What needs to be done -> Find every line in the records below that holds the word "информация", and copy each one.

Entries shown ->
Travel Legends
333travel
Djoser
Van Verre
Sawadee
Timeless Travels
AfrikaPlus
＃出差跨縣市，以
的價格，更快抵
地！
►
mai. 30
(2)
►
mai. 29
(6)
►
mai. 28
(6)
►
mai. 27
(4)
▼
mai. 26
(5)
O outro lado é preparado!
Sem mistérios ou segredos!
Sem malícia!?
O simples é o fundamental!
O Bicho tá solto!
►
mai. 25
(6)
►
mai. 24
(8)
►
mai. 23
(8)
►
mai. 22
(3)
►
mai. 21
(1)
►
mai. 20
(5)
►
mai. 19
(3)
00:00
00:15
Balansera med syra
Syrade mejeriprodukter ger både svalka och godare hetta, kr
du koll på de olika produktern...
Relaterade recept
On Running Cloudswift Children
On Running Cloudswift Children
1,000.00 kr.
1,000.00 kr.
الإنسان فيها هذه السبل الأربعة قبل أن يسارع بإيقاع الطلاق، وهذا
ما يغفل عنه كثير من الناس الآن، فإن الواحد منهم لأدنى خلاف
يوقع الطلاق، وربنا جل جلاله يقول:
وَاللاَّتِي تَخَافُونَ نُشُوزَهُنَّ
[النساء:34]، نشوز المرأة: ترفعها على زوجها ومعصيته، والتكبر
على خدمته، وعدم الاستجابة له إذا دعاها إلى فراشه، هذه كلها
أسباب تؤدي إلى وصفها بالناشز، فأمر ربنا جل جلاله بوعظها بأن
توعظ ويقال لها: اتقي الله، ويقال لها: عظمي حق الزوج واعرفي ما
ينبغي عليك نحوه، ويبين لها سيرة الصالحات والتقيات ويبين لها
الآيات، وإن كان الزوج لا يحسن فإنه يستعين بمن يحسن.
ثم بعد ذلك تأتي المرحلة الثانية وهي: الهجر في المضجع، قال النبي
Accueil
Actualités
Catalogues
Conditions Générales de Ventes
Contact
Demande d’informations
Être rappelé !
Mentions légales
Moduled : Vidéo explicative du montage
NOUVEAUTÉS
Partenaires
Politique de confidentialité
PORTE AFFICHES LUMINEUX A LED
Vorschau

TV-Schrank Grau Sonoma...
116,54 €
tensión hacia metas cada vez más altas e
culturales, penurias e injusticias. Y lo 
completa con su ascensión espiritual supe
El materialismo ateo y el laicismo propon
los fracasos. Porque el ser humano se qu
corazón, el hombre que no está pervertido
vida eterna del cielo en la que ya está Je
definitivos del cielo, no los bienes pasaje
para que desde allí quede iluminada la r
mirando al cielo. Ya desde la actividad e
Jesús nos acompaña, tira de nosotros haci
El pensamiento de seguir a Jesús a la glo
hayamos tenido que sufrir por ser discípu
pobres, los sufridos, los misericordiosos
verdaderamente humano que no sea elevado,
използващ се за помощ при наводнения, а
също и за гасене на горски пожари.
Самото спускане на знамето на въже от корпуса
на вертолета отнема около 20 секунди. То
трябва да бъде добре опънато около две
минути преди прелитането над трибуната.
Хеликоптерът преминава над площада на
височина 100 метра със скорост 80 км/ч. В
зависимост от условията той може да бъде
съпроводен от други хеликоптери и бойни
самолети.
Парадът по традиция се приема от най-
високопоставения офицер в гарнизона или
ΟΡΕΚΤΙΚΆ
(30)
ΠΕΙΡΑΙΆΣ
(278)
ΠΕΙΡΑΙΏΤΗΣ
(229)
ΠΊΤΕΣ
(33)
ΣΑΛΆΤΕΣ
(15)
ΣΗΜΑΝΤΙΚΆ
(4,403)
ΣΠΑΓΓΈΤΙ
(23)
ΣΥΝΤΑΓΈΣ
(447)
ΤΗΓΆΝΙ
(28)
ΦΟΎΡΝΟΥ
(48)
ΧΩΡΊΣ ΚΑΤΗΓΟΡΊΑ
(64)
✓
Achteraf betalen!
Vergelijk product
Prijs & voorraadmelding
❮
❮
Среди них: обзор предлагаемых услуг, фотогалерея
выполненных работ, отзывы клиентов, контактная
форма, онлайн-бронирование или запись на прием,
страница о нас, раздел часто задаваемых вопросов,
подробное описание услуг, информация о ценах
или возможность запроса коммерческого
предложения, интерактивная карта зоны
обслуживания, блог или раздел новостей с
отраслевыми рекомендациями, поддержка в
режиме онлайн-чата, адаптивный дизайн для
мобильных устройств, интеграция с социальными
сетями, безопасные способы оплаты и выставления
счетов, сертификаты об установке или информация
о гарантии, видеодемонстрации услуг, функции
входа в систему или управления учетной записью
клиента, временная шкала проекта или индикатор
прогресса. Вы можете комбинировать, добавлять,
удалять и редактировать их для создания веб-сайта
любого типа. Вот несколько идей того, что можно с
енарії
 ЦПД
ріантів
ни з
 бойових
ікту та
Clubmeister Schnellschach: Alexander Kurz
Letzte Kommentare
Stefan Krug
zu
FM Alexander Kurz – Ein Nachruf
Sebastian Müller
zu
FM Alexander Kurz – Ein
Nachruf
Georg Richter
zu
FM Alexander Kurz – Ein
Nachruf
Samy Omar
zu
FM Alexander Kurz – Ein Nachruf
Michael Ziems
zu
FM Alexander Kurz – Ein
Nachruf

Response box ->
подробное описание услуг, информация о ценах
счетов, сертификаты об установке или информация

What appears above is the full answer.